**Extracted information:**

════════════════

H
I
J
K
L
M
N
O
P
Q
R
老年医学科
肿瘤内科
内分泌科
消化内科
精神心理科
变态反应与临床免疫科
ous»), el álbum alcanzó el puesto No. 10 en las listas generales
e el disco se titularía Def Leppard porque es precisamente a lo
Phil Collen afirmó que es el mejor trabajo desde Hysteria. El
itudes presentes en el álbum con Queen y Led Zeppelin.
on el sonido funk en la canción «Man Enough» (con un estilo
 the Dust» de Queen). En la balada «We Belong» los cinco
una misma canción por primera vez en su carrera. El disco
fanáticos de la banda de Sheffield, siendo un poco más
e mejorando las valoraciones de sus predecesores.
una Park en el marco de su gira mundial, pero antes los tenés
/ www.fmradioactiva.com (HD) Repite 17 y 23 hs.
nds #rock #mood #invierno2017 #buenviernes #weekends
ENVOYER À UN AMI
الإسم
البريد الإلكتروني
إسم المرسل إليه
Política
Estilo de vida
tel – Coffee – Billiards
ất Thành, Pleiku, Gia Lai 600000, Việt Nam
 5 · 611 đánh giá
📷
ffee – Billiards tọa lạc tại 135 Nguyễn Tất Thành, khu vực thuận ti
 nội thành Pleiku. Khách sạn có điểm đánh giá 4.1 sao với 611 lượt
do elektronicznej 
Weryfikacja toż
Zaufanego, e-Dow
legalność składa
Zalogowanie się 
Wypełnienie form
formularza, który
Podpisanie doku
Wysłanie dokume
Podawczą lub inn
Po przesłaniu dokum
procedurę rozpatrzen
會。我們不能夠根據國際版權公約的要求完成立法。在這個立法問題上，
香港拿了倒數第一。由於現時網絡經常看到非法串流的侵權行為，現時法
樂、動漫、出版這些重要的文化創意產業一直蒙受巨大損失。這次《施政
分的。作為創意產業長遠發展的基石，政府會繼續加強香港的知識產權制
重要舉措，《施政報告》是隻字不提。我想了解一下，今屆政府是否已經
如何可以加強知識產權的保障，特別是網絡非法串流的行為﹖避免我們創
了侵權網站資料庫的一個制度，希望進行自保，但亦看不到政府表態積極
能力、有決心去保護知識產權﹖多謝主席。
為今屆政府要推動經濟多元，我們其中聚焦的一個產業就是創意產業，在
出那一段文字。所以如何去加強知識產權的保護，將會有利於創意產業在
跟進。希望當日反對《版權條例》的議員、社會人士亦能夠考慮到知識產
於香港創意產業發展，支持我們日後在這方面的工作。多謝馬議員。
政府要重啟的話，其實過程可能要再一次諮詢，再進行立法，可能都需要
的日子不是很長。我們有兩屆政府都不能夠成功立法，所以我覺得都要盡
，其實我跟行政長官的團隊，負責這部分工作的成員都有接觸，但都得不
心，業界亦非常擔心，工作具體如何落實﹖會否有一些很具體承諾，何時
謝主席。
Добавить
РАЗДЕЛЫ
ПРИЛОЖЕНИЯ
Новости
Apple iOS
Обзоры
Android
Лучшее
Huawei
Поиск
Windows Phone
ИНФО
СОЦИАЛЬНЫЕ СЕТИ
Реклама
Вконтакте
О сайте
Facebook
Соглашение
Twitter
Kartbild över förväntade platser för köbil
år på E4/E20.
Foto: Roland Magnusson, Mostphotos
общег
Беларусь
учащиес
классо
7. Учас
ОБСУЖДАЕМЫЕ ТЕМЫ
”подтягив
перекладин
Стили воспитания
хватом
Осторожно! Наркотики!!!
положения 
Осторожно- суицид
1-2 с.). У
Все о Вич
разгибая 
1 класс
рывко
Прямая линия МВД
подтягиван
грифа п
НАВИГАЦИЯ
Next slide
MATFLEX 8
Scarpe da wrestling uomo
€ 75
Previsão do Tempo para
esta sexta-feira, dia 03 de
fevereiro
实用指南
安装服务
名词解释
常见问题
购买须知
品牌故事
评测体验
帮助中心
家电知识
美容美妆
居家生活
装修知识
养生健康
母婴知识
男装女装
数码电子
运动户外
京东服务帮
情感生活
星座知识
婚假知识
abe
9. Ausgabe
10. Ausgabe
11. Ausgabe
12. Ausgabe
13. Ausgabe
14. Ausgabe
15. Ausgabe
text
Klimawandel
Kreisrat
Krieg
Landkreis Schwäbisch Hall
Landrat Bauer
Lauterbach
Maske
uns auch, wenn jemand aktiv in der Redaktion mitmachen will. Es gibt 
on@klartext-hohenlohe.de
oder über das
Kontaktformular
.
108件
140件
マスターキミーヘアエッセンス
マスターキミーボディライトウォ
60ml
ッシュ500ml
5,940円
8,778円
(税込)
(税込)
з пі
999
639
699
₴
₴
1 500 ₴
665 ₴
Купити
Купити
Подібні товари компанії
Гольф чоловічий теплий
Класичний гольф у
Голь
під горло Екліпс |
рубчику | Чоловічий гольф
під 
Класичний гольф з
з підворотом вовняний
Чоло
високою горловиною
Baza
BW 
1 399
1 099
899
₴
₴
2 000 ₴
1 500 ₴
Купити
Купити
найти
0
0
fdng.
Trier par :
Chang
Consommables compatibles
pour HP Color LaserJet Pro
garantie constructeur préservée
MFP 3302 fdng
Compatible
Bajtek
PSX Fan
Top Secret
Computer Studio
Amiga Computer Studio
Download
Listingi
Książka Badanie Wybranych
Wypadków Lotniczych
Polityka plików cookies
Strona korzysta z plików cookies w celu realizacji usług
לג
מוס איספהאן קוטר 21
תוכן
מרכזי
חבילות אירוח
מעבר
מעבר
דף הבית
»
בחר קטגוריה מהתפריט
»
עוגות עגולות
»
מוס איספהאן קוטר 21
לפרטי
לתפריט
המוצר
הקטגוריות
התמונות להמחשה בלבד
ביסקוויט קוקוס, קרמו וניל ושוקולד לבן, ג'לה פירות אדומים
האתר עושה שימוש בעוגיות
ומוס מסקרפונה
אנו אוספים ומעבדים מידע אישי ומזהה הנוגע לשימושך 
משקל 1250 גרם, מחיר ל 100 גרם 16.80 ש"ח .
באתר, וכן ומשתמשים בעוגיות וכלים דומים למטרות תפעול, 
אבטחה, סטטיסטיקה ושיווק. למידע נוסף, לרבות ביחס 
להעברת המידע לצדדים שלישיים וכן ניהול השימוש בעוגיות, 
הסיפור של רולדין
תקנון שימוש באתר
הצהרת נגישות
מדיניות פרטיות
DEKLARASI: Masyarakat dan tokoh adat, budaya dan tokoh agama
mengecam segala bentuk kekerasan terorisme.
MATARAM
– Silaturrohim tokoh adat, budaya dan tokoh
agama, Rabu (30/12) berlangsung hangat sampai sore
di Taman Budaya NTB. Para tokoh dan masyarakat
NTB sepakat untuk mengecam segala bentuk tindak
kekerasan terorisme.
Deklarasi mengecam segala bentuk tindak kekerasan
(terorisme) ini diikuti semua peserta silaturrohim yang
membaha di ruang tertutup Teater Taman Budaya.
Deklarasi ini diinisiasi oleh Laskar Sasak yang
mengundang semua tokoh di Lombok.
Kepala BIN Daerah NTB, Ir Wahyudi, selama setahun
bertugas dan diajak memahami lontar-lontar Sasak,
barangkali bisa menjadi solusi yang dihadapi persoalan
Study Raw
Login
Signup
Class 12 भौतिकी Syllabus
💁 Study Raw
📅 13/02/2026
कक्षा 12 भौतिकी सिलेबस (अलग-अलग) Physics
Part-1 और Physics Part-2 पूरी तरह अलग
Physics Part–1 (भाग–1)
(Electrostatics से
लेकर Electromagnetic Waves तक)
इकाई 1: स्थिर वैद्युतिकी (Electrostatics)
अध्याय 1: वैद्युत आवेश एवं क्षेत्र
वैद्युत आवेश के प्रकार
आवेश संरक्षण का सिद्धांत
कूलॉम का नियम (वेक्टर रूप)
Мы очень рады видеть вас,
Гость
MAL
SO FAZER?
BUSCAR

════════════════

**What is needed:** Exactly as written, reproduce the lines of the data above from the first line through the line where "Zaufanego, e-Dow" appears.

**Your response:**
H
I
J
K
L
M
N
O
P
Q
R
老年医学科
肿瘤内科
内分泌科
消化内科
精神心理科
变态反应与临床免疫科
ous»), el álbum alcanzó el puesto No. 10 en las listas generales
e el disco se titularía Def Leppard porque es precisamente a lo
Phil Collen afirmó que es el mejor trabajo desde Hysteria. El
itudes presentes en el álbum con Queen y Led Zeppelin.
on el sonido funk en la canción «Man Enough» (con un estilo
 the Dust» de Queen). En la balada «We Belong» los cinco
una misma canción por primera vez en su carrera. El disco
fanáticos de la banda de Sheffield, siendo un poco más
e mejorando las valoraciones de sus predecesores.
una Park en el marco de su gira mundial, pero antes los tenés
/ www.fmradioactiva.com (HD) Repite 17 y 23 hs.
nds #rock #mood #invierno2017 #buenviernes #weekends
ENVOYER À UN AMI
الإسم
البريد الإلكتروني
إسم المرسل إليه
Política
Estilo de vida
tel – Coffee – Billiards
ất Thành, Pleiku, Gia Lai 600000, Việt Nam
 5 · 611 đánh giá
📷
ffee – Billiards tọa lạc tại 135 Nguyễn Tất Thành, khu vực thuận ti
 nội thành Pleiku. Khách sạn có điểm đánh giá 4.1 sao với 611 lượt
do elektronicznej 
Weryfikacja toż
Zaufanego, e-Dow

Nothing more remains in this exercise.